Note: A. nasatum can secrete defensive compounds when handled or stressed. Always wash hands after handling — these aren't harmful, but the secretion is part of the species's natural defence.
Breeding
A. nasatum 'White' breeds reliably and prolifically once established. Females develop a marsupium (brood pouch) and produce 15–30 mancae per brood, with multiple broods per year under stable conditions. Sub-adults often begin breeding before reaching full size — properly productive species.
Critical note on mancae (juveniles): Newborn isopods require higher humidity than adults and are more sensitive to drying out. The moisture gradient in your enclosure matters most for the young — they retreat to the damp area during their vulnerable early stages. Don't let the damp side dry out completely, especially when mancae are present.
For colour breeding: the White morph is line-bred and breeds true (white × white = white offspring). Introducing wild-type individuals would dilute the colour over generations. Keep colonies pure to preserve the morph.

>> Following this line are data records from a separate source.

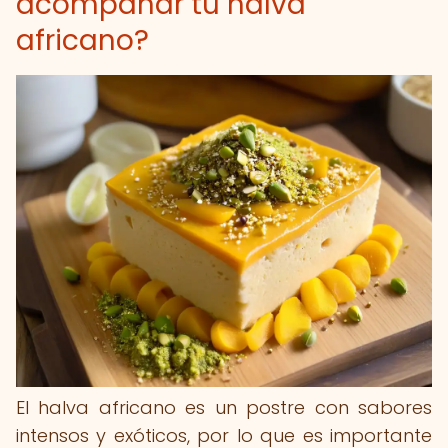
acompañar tu halva
africano?
El halva africano es un postre con sabores
intensos y exóticos, por lo que es importante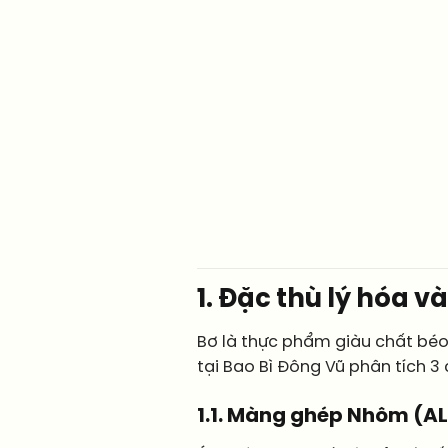
1. Đặc thù lý hóa 
Bơ là thực phẩm giàu chất béo 
tại Bao Bì Đông Vũ phân tích 3
1.1. Màng ghép Nhôm (AL)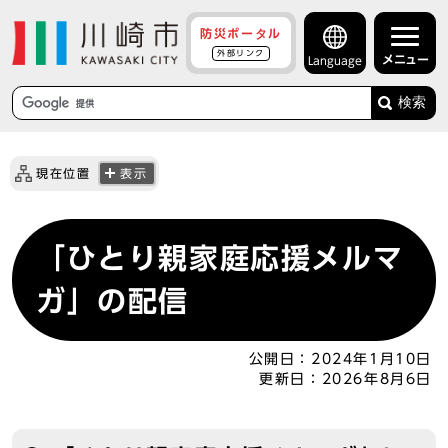
防災ポータル
外部リンク
メニュー
Language
検索
現在位置
表示
「ひとり親家庭応援メルマ
ガ」の配信
公開日：
2024年1月10日
更新日：
2026年8月6日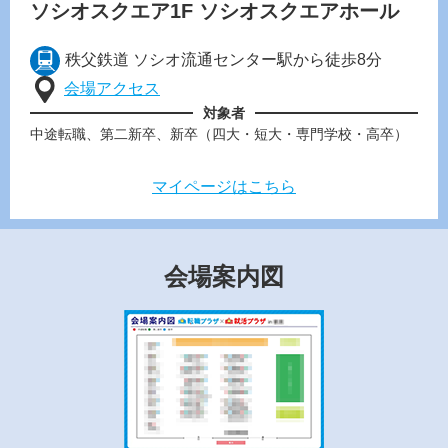
ソシオスクエア1F
ソシオスクエアホール
秩父鉄道 ソシオ流通センター駅から徒歩8分
会場アクセス
対象者
中途転職、第二新卒、新卒（四大・短大・専門学校・高卒）
マイページはこちら
会場案内図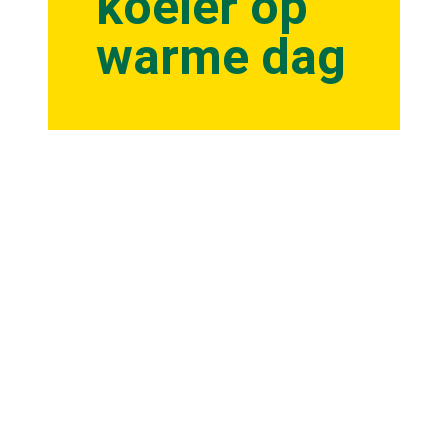
koeler op
warme dag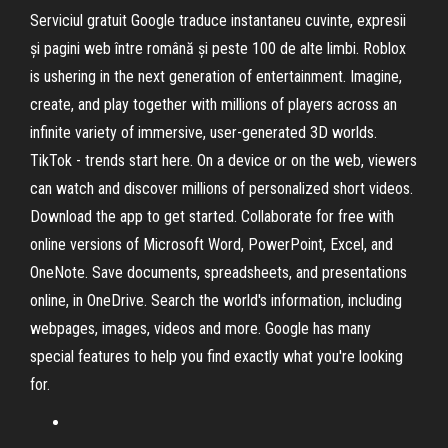
Serviciul gratuit Google traduce instantaneu cuvinte, expresii
și pagini web între română și peste 100 de alte limbi. Roblox
is ushering in the next generation of entertainment. Imagine,
create, and play together with millions of players across an
infinite variety of immersive, user-generated 3D worlds.
TikTok - trends start here. On a device or on the web, viewers
can watch and discover millions of personalized short videos.
Download the app to get started. Collaborate for free with
online versions of Microsoft Word, PowerPoint, Excel, and
OneNote. Save documents, spreadsheets, and presentations
online, in OneDrive. Search the world's information, including
webpages, images, videos and more. Google has many
special features to help you find exactly what you're looking
for.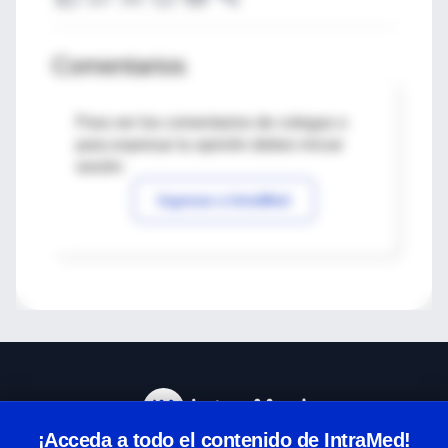
Comentarios
Para ver los comentarios de colegas o
para expresar tu opinión debes iniciar
sesión
Ingresar a IntraMed
¡Acceda a todo el contenido de IntraMed!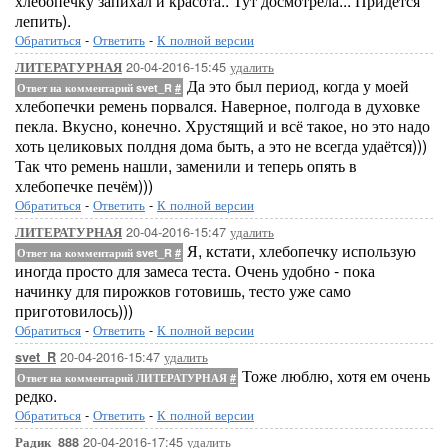
хлебопечку запихал и красота.. Тут досмотрела... Придется
лепить).
Обратиться
-
Ответить
-
К полной версии
20-04-2016-15:45
удалить
ЛИТЕРАТУРНАЯ
Да это был период, когда у моей
Ответ на комментарий svet_R
#
хлебопечки ремень порвался. Наверное, полгода в духовке
пекла. Вкусно, конечно. Хрустящий и всё такое, но это надо
хоть целиковых полдня дома быть, а это не всегда удаётся)))
Так что ремень нашли, заменили и теперь опять в
хлебопечке печём)))
Обратиться
-
Ответить
-
К полной версии
20-04-2016-15:47
удалить
ЛИТЕРАТУРНАЯ
Я, кстати, хлебопечку использую
Ответ на комментарий svet_R
#
иногда просто для замеса теста. Очень удобно - пока
начинку для пирожков готовишь, тесто уже само
приготовилось)))
Обратиться
-
Ответить
-
К полной версии
20-04-2016-15:47
удалить
svet_R
Тоже люблю, хотя ем очень
Ответ на комментарий ЛИТЕРАТУРНАЯ
#
редко.
Обратиться
-
Ответить
-
К полной версии
20-04-2016-17:45
удалить
Радик_888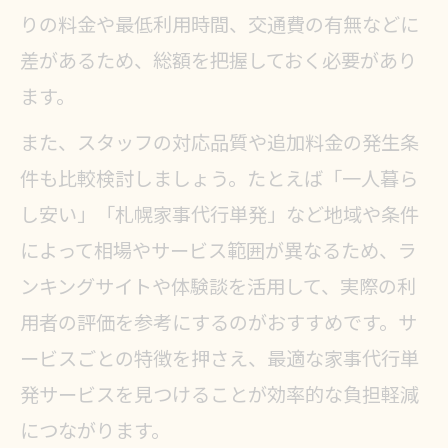
りの料金や最低利用時間、交通費の有無などに
差があるため、総額を把握しておく必要があり
ます。
また、スタッフの対応品質や追加料金の発生条
件も比較検討しましょう。たとえば「一人暮ら
し安い」「札幌家事代行単発」など地域や条件
によって相場やサービス範囲が異なるため、ラ
ンキングサイトや体験談を活用して、実際の利
用者の評価を参考にするのがおすすめです。サ
ービスごとの特徴を押さえ、最適な家事代行単
発サービスを見つけることが効率的な負担軽減
につながります。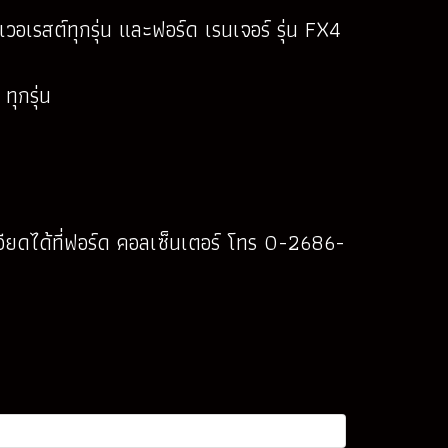
วอเรสต์ทุกรุ่น และฟอร์ด เรนเจอร์ รุ่น FX4
ุกรุ่น
ยดได้ที่ฟอร์ด คอลเซ็นเตอร์ โทร 0-2686-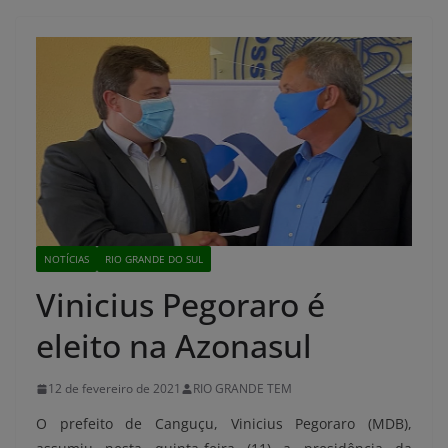
NOTÍCIAS
RIO GRANDE DO SUL
Vinicius Pegoraro é
eleito na Azonasul
12 de fevereiro de 2021
RIO GRANDE TEM
O prefeito de Canguçu, Vinicius Pegoraro (MDB),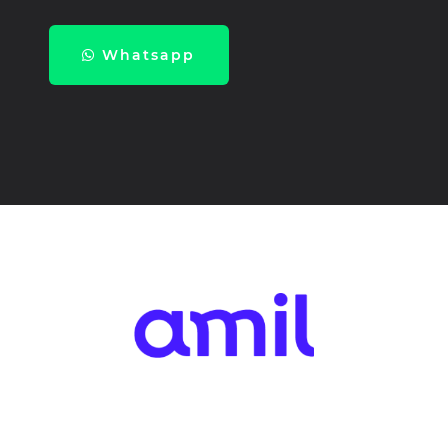
Whatsapp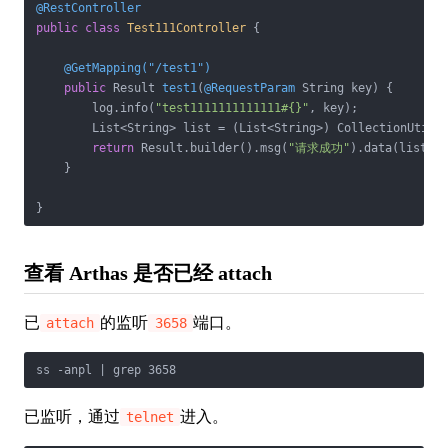
@RestController
public
class
Test111Controller
{

@GetMapping("/test1")
public
 Result 
test1
(
@RequestParam
 String key)
{

        log.info(
"test1111111111111#{}"
, key);

        List<String> list = (List<String>) CollectionUtils
return
 Result.builder().msg(
"请求成功"
).data(list).b
    }

}
查看 Arthas 是否已经 attach
已
的监听
端口。
attach
3658
ss -anpl | grep 3658
已监听，通过
进入。
telnet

Who Should Buy Armadillidium nasatum 'White'?
Ideal for:
- Beginners wanting an easy, forgiving first isopod morph at accessible pricing
- Display keepers drawn to pale colouration against dark substrate
- Collectors building a UK-native isopod cluster
- Bioactive setup builders needing cleanup crew for drier-environment animals (leopard geckos, bearded dragons, ball pythons)

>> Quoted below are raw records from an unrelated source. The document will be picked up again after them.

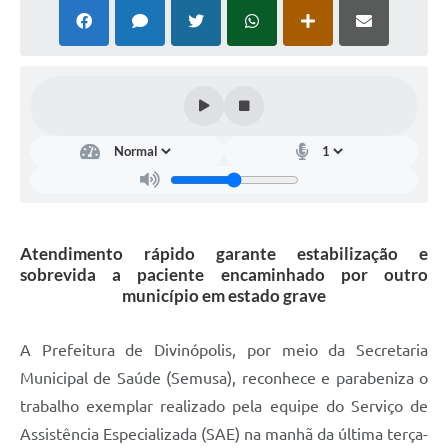
Atendimento rápido garante estabilização e
sobrevida a paciente encaminhado por outro
município em estado grave
A Prefeitura de Divinópolis, por meio da Secretaria
Municipal de Saúde (Semusa), reconhece e parabeniza o
trabalho exemplar realizado pela equipe do Serviço de
Assistência Especializada (SAE) na manhã da última terça-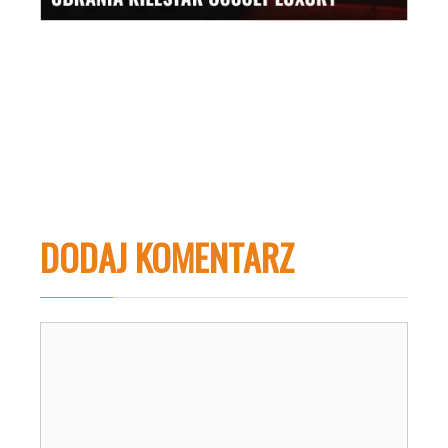
DODAJ KOMENTARZ
Komentarz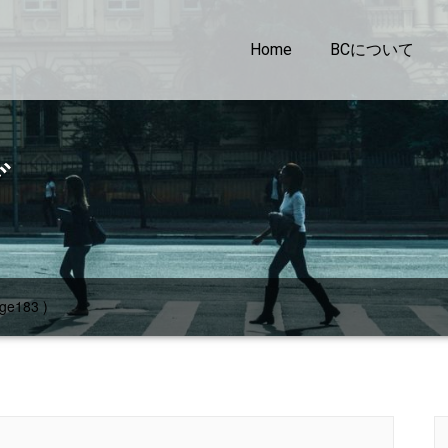
Home
BCについて
グ
ge183 )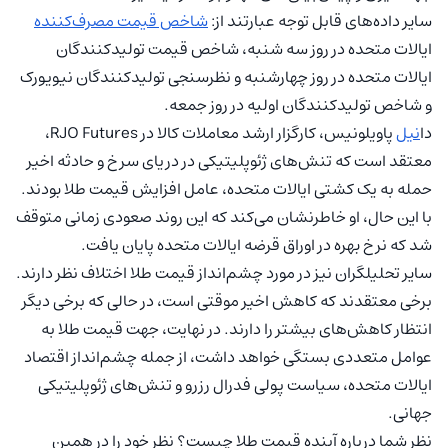
سایر داده‌های قابل توجه عبارتند از:
شاخص قیمت مصرف‌کننده
ایالات متحده در روز سه شنبه، شاخص قیمت تولیدکنندگان
ایالات متحده در روز چهارشنبه و نظرسنجی تولیدکنندگان نیویورک
و شاخص تولیدکنندگان اولیه در روز جمعه.
دا
نیل
پاویلونیس، کارگزار ارشد معاملات کالا در RJO Futures،
معتقد است که تنش‌های ژئوپلیتیکی در دریای سرخ و حادثه اخیر
حمله به یک کشتی ایالات متحده، عامل افزایش قیمت طلا بودند.
با این حال، او خاطرنشان می‌کند که این روند صعودی زمانی متوقف
شد که نرخ بهره در اوراق قرضه ایالات متحده پایان یافت.
سایر تحلیلگران نیز در مورد چشم‌انداز قیمت طلا اختلاف نظر دارند.
برخی معتقدند که کاهش اخیر موقتی است، در حالی که برخی دیگر
انتظار کاهش‌های بیشتر را دارند. در نهایت، جهت قیمت طلا به
عوامل متعددی بستگی خواهد داشت، از جمله چشم‌انداز اقتصاد
ایالات متحده، سیاست پولی فدرال رزرو و تنش‌های ژئوپلیتیکی
جهانی.
نظر شما درباره آینده قیمت طلا چیست؟ نظر خود را در همین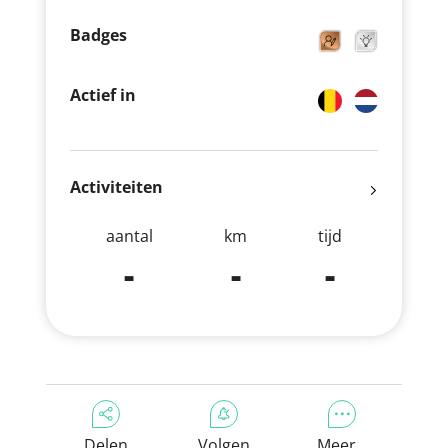
Badges
Actief in
Activiteiten
aantal
km
tijd
-
-
-
Delen
Volgen
Meer...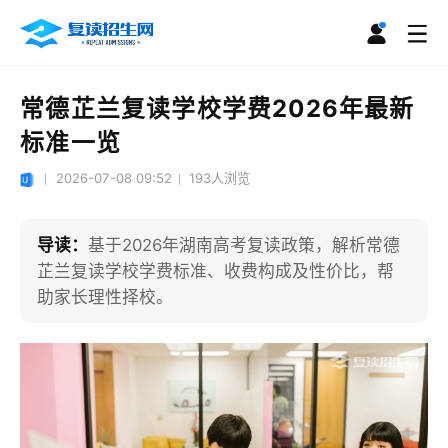
常德芷兰复读学校学费2026年最新
标准一览
2026-07-08 09:52
193
人浏览
导读：
基于2026年湖南高考复读政策，解析常德
芷兰复读学校学费标准、收费构成及性价比，帮
助家长理性择校。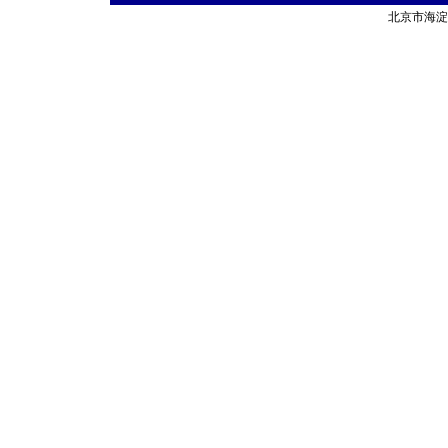
北京市海淀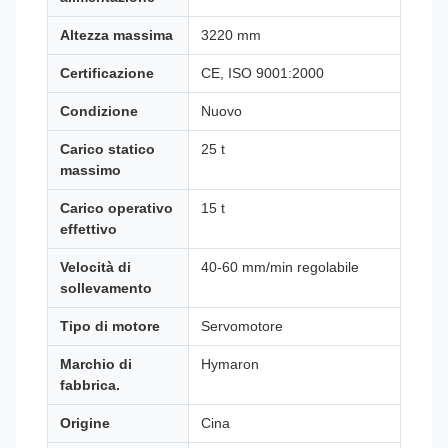
Altezza massima
3220 mm
Certificazione
CE, ISO 9001:2000
Condizione
Nuovo
Carico statico
25 t
massimo
Carico operativo
15 t
effettivo
Velocità di
40-60 mm/min regolabile
sollevamento
Tipo di motore
Servomotore
Marchio di
Hymaron
fabbrica.
Origine
Cina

- Keepers collecting different nasatum morphs (pair with Peach for variety)
- Anyone wanting a white isopod without paying full Whiteout albino premium
Not ideal for:
- Keepers specifically wanting full albino (eye and body white) — buy Whiteout, not White
- Very humid tropical setups — A. nasatum tolerates a range but isn't optimised for high humidity
- Truly arid setups — they still need access to moisture
- Display keepers wanting bold vivid colour — White is subtle, not vivid
Realistic Expectations
It's "White" not "Whiteout." Set expectations toward off-white, pale cream, sometimes with subtle yellow tinge — not pure ghost-white. The eyes are dark, not white. If you want the full albino aesthetic, the Whiteout line is what you're after (separate listing, separate price tier).
The "nose" is real but subtle. The scutellum is small — visible on close inspection. Don't expect a dramatic projection; expect the small diagnostic bump.

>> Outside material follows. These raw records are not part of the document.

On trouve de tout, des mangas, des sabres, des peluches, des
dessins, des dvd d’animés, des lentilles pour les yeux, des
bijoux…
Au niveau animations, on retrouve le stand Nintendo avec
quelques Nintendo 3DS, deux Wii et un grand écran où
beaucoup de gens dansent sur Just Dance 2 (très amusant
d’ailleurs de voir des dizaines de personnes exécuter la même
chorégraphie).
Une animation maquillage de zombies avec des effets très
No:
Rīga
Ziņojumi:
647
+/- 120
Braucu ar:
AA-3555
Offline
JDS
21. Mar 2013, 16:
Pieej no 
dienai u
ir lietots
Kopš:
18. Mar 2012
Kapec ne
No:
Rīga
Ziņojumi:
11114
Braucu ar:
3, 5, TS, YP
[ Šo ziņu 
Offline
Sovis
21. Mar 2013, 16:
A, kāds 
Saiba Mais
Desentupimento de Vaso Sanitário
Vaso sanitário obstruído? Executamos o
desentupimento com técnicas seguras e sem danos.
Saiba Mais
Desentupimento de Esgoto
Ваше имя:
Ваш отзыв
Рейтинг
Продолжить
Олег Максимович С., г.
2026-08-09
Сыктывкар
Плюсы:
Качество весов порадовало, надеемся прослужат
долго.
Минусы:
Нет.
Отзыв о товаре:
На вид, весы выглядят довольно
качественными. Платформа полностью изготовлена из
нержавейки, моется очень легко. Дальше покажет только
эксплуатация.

The ball is imperfect. Antennae remain visible when rolled. This is a species feature, not a defect.
They breed fast. Within months you'll have far more isopods than you started with. Plan for colony expansion.
They're properly active. A. nasatum is one of the more outgoing Armadillidium species — expect to see them exploring during the day as well as at night, not just hiding constantly.
Watch the mancae. The biggest mortality risk for this species is juveniles drying out. Get the moisture gradient right and they're properly bulletproof.